(Updated to correct an error)
Kurt Keefner misrepresents Sam Harris, misunderstands his arguments, and fails to respond to the real arguments. He even misrepresents philosophies such as reductionism that would have taken 5 minutes of research on wikipedia to understand (he thinks that because "matter must be capable of more than what individual atoms and neurons are, [then] reductionism is invalidated." Wow.)
The entire first half of the essay is wasted on the misunderstanding that Sam Harris's arguments depend on separating our consciousness from our unconscious brain, and that choices come from our unconscious brain, therefore we don't make choices. In fact Harris's argument does not depend on this separation, because he's not arguing that we don't make choices.
The main point is that Kurt Keefner seems to think that we're all arguing about whether humans have the ability to make choices. We're not. Everyone acknowledges that we all have the ability to make choices based on deliberation. The question is whether the choice is the ultimate explanation for our actions, or the proximate explanation that can be ultimately explained by reference to our history, our genetics, or our environment.

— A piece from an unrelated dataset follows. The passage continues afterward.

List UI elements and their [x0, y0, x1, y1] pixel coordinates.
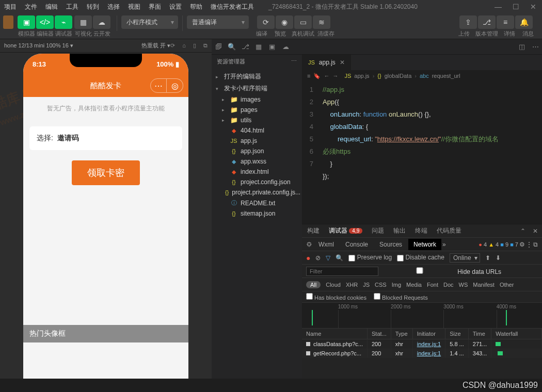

Kurt Keefner thinks that "our basic decision to explore the world cannot be explained with reference to anything but itself," and is the source of our free will. I think the extent to which we choose to "explore the world," like all of our choices, is just a proximate explanation, not an ultimate one. He thinks that Sam Harris's requirements for a choice to be considered "free" are unrealistic. But that was the very point that Sam Harris was making: that free will, as a concept, doesn't really make sense. Mr. Keefner can argue until he's blue in the face that we have the ability to make choices, but he never actually responds to the basic arguments put forward by Sam Harris, making this paper both boring and a waste of time.